The BioFrontiers Institute was formed in 2011 to bring together faculty members from the life sciences, physical sciences, computer science and engineering with the passion and skills needed to research across traditional disciplines and tackle difficult medical issues, under the leadership of Cech, the institute’s director.
“The research embodies the kind of cutting-edge interdisciplinary approach to biomedical problems that BioFrontiers is all about,” Cech said.
“The fact that there were 44 applicants for three awards underscores how exciting research for Down syndrome is, and the potential for real scientific contribution,” Blumenthal said. “With our Supergroup of 60 scientists working on Down syndrome and meeting monthly from different disciplines and different schools, we are truly making a difference for this special population and their families.”
“The Global Down Syndrome Foundation is pleased to add these outstanding researchers to our future portfolio of research we aim to fund and advocate for. Their research is already so relevant,” said Michelle Sie Whitten, executive director of the Global Down Syndrome Foundation, the fundraising and advocacy arm of the Crnic Institute.

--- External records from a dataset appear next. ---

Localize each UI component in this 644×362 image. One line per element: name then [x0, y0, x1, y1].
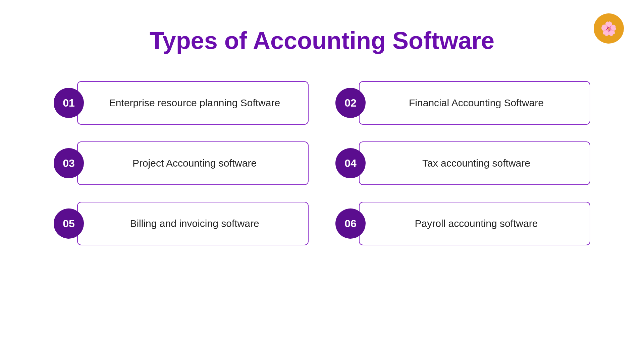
item-box-5: Billing and invoicing software [77, 202, 309, 245]
item-label-4: Tax accounting software [422, 156, 530, 170]
items-grid: 01Enterprise resource planning Software0… [0, 81, 644, 245]
number-circle-5: 05 [54, 208, 84, 239]
logo-badge: 🌸 [594, 13, 624, 44]
item-box-4: Tax accounting software [359, 141, 590, 185]
grid-item-5: 05Billing and invoicing software [54, 202, 309, 245]
item-label-2: Financial Accounting Software [409, 96, 544, 110]
item-box-2: Financial Accounting Software [359, 81, 590, 125]
item-box-6: Payroll accounting software [359, 202, 590, 245]
number-circle-1: 01 [54, 88, 84, 118]
grid-item-3: 03Project Accounting software [54, 141, 309, 185]
number-circle-2: 02 [335, 88, 366, 118]
grid-item-1: 01Enterprise resource planning Software [54, 81, 309, 125]
item-label-3: Project Accounting software [132, 156, 257, 170]
item-label-1: Enterprise resource planning Software [109, 96, 280, 110]
number-circle-3: 03 [54, 148, 84, 178]
grid-item-4: 04Tax accounting software [335, 141, 590, 185]
grid-item-6: 06Payroll accounting software [335, 202, 590, 245]
number-circle-4: 04 [335, 148, 366, 178]
logo-icon: 🌸 [600, 21, 617, 37]
item-label-6: Payroll accounting software [415, 217, 538, 231]
item-box-3: Project Accounting software [77, 141, 309, 185]
page-title: Types of Accounting Software [0, 0, 644, 74]
item-label-5: Billing and invoicing software [130, 217, 259, 231]
number-circle-6: 06 [335, 208, 366, 239]
item-box-1: Enterprise resource planning Software [77, 81, 309, 125]
grid-item-2: 02Financial Accounting Software [335, 81, 590, 125]
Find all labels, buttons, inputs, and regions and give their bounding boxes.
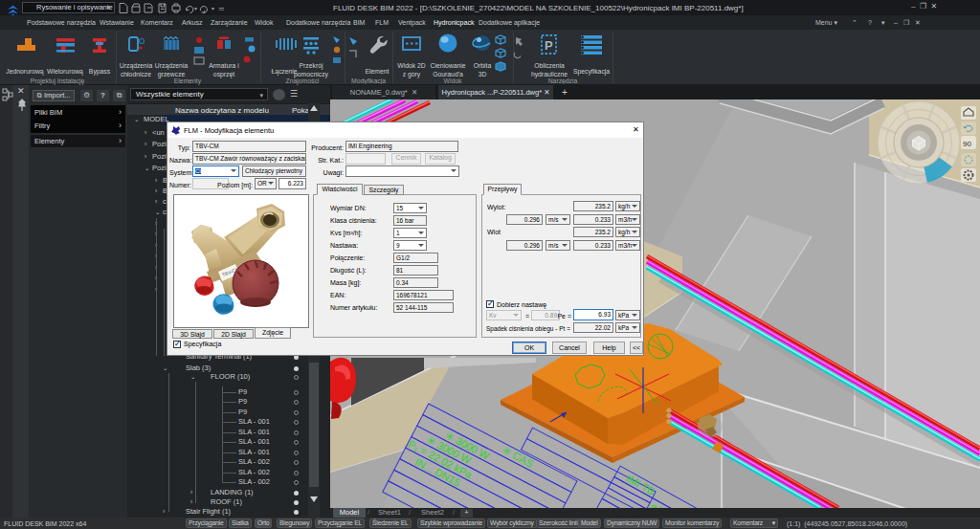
svg-text:▾: ▾	[194, 6, 197, 11]
svg-text:90: 90	[963, 140, 971, 148]
svg-text:≂: ≂	[218, 5, 225, 13]
svg-text:P: P	[545, 38, 553, 53]
svg-text:▾: ▾	[212, 6, 214, 11]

Allen’s research involves genetic sequencing data from people with Down syndrome and their parents to understand how an extra copy of chromosome 21 puts people with Down syndrome at higher risk for health issues such as heart defects, thyroid conditions, leukemia, Alzheimer’s disease, and respiratory and hearing problems, but at lower risk for heart attack, stroke and solid-tumor cancers.
Levenga, who is a neuroscientist, is conducting research into ameliorating the seizures that afflict many people with Down syndrome.

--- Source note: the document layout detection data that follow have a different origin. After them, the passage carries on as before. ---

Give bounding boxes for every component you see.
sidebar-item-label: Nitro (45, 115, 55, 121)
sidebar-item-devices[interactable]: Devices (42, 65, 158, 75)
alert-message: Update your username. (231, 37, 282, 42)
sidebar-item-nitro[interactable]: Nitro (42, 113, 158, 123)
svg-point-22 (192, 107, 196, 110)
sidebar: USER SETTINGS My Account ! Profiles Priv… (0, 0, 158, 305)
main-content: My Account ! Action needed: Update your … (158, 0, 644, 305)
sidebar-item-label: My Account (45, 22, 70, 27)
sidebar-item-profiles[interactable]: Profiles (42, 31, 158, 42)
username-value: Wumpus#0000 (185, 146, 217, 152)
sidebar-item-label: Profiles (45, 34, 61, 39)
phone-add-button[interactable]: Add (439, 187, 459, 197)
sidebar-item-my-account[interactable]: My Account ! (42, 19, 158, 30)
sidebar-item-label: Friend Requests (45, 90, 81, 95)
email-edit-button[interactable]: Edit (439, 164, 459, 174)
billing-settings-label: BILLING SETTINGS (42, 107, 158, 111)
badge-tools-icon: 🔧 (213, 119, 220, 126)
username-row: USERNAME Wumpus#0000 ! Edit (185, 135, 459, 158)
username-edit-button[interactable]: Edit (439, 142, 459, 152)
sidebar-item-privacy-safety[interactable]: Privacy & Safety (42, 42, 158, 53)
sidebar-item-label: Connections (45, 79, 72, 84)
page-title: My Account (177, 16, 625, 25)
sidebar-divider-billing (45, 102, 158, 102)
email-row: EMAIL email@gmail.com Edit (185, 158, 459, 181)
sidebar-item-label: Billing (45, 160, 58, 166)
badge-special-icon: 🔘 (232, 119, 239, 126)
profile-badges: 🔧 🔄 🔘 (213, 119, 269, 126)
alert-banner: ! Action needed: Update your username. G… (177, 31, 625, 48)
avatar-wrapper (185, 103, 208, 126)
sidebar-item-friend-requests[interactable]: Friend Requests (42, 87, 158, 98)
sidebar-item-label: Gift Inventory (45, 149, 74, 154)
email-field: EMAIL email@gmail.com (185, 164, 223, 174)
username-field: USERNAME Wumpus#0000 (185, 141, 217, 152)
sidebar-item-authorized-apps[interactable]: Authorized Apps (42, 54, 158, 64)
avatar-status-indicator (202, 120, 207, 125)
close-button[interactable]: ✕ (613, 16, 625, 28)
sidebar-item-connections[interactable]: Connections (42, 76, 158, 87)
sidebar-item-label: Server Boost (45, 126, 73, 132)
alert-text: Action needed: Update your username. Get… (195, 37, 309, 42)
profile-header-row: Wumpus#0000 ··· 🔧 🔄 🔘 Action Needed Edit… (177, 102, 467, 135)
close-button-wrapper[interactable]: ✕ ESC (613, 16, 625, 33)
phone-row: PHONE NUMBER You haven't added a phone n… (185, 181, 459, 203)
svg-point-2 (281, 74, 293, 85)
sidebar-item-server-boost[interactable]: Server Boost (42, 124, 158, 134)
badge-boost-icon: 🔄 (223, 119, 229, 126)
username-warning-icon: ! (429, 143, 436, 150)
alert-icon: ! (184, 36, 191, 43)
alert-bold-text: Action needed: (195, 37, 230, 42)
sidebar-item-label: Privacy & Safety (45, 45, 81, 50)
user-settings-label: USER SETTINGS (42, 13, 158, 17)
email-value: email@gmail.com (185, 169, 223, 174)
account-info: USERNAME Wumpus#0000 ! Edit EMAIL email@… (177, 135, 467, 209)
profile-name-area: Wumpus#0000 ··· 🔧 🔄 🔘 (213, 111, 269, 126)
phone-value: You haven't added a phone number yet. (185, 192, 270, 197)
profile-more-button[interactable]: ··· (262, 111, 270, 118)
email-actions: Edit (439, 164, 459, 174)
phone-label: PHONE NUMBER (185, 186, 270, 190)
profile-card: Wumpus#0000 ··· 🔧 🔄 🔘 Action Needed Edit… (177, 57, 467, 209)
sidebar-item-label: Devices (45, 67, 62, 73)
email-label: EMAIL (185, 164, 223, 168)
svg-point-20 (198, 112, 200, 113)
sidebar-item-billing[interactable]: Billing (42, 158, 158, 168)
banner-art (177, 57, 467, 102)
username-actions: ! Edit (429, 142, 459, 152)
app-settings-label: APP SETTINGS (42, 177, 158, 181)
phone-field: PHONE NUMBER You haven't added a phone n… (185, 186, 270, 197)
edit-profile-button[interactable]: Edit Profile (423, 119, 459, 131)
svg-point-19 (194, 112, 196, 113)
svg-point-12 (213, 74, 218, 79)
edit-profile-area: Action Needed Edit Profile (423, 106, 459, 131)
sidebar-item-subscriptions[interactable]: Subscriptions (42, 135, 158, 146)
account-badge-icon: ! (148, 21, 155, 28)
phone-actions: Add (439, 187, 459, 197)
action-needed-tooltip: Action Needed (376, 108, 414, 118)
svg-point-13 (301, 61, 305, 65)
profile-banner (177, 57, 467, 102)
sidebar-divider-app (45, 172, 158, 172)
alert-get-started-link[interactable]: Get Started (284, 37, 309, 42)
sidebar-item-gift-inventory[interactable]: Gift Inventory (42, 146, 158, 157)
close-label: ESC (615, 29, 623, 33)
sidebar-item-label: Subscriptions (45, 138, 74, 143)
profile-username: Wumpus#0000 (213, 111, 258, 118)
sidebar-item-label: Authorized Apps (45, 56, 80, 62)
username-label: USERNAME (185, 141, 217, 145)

Garrido-Lecca will test the hypothesis that alteration of microRNA levels in people with Down syndrome contributes to some of their health challenges.
Down syndrome is the most commonly occurring chromosomal condition, affecting one out of every 691 live births in the U.S., according to the Centers for Disease Control and Prevention. Because of the end of widespread institutionalization, better medical care, improved access to education and greater societal inclusion, people with Down syndrome are living longer and more productive lives, with the average life span increasing from 25 years in 1983 to 60 years today.